1) l’exemple de la peine de mort comme motif d’ingérence politique extérieure illustre bien l’asymétrie des rapports Nord/Sud puisqu’il n’y a par exemple pas à ma connaissance de mobilisations internationales d’Etats ou institutions supranationales pour sanctionner les USA qui la pratiquent encore, dans un contexte où ce pays à lui seul concentre 25% de la population carcérale mondiale, alors que sa population générale ne représente que 5% de celle sur la surface du globe.
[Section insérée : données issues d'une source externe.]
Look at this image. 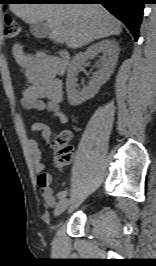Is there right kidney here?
Masks as SVG:
<instances>
[{"label": "right kidney", "instance_id": "right-kidney-1", "mask_svg": "<svg viewBox=\"0 0 156 266\" xmlns=\"http://www.w3.org/2000/svg\"><path fill=\"white\" fill-rule=\"evenodd\" d=\"M102 53V66L94 73L91 81L82 91L77 90L76 76L81 65L88 59H93ZM119 54V45L115 40L105 39L99 41L86 49L85 52L77 53L68 67L66 78V91L68 102L72 106L80 105L93 98L101 86L105 84L116 66Z\"/></svg>", "mask_w": 156, "mask_h": 266}]
</instances>
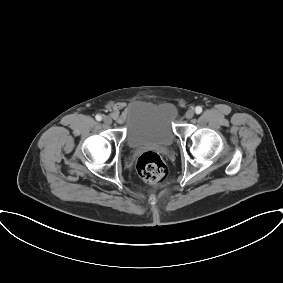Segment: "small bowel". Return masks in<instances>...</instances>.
I'll use <instances>...</instances> for the list:
<instances>
[{
  "label": "small bowel",
  "instance_id": "obj_1",
  "mask_svg": "<svg viewBox=\"0 0 283 283\" xmlns=\"http://www.w3.org/2000/svg\"><path fill=\"white\" fill-rule=\"evenodd\" d=\"M111 115L116 121L123 123L127 115V108L121 103L116 104L111 110Z\"/></svg>",
  "mask_w": 283,
  "mask_h": 283
}]
</instances>
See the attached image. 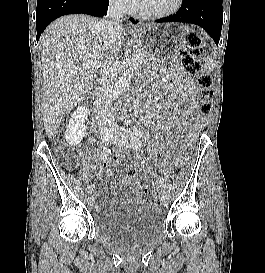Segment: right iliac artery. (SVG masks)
I'll use <instances>...</instances> for the list:
<instances>
[{
    "label": "right iliac artery",
    "mask_w": 265,
    "mask_h": 273,
    "mask_svg": "<svg viewBox=\"0 0 265 273\" xmlns=\"http://www.w3.org/2000/svg\"><path fill=\"white\" fill-rule=\"evenodd\" d=\"M110 153H111V150H110V149L104 148V149L101 151V153H100L99 159H101V160L106 159ZM92 191H93V187H92L91 185H89V186L87 187V192H88L89 194H91Z\"/></svg>",
    "instance_id": "1"
}]
</instances>
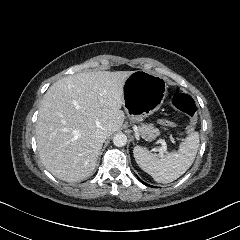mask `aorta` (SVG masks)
<instances>
[{
    "mask_svg": "<svg viewBox=\"0 0 240 240\" xmlns=\"http://www.w3.org/2000/svg\"><path fill=\"white\" fill-rule=\"evenodd\" d=\"M113 143L117 147H123L127 143V136L124 133H117L113 138Z\"/></svg>",
    "mask_w": 240,
    "mask_h": 240,
    "instance_id": "obj_1",
    "label": "aorta"
}]
</instances>
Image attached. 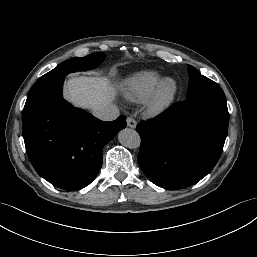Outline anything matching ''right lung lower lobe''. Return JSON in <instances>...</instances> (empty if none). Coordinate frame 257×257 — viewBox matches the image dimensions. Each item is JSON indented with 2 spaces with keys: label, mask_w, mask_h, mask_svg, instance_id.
Listing matches in <instances>:
<instances>
[{
  "label": "right lung lower lobe",
  "mask_w": 257,
  "mask_h": 257,
  "mask_svg": "<svg viewBox=\"0 0 257 257\" xmlns=\"http://www.w3.org/2000/svg\"><path fill=\"white\" fill-rule=\"evenodd\" d=\"M66 75L37 80L22 112V134L37 173L54 186L78 190L102 166V149L126 126V117L103 122L62 98Z\"/></svg>",
  "instance_id": "right-lung-lower-lobe-1"
}]
</instances>
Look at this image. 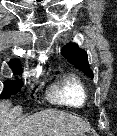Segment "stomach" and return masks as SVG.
<instances>
[{
  "instance_id": "obj_1",
  "label": "stomach",
  "mask_w": 117,
  "mask_h": 136,
  "mask_svg": "<svg viewBox=\"0 0 117 136\" xmlns=\"http://www.w3.org/2000/svg\"><path fill=\"white\" fill-rule=\"evenodd\" d=\"M79 136H85L84 134H80Z\"/></svg>"
}]
</instances>
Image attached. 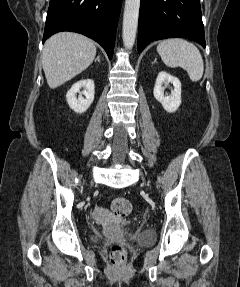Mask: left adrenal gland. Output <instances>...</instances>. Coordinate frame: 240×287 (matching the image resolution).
Instances as JSON below:
<instances>
[{
	"label": "left adrenal gland",
	"instance_id": "a2214340",
	"mask_svg": "<svg viewBox=\"0 0 240 287\" xmlns=\"http://www.w3.org/2000/svg\"><path fill=\"white\" fill-rule=\"evenodd\" d=\"M155 62H156V59H154L153 63H155Z\"/></svg>",
	"mask_w": 240,
	"mask_h": 287
}]
</instances>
2) Outre la question spécifique de l’impérialisme sexuel, en particulier dans sa forme dite homonationaliste, cette façon qu’ont les médias, politiques et militants occidentaux d’intervenir sur ces épisodes violents de la politique ougandaise (ou africaine plus généralement) montre à quel point les occidentaux ne parviennent pas à appréhender les Africains comme des êtres politiques dont les sociétés sont traversés par des conflits à analyser comme des rapports sociaux. Non, dans cette conception eurocentrée, l’Africain ne serait que « culture » – une version réductrice et raciste de ce qu’on entend par « culture ». Ici c’est la « culture » inférieure, à laquelle on s’attacherait de façon primaire, et qui est contraire à la rationalité politique. Sur d’autres sujets on présente par exemple fréquemment certains conflits comme avant tout « ethniques » alors qu’ils sont en réalité motivés par des logiques d’appropriation de telles ressources, qui certes opposent différents groupes ethniques, donc les termes de l’opposition en prendront le langage, mais il faut aussi donner de l’importance à la dimension politique de ces affrontements. Qui veut s’accaparer quoi contre qui. Et bien sur la question de la sexualité c’est pareil, les analyses occidentales des conflits internes aux sociétés africaines sur la question les vident de leur sens politique : l’Africain serait avant tout homophobe, et implicitement, culturellement arriéré, ainsi les dynamiques internes aux sociétés dans lesquels ils évoluent ne s’expliqueraient que par sa « culture ». Il est donc nécessaire que les discours anti impérialistes ne reprennent pas ce prisme raciste en affirmant que cet épisode serait motivé pour « défendre la culture » sans voir les logiques proprement politiques à l’oeuvre.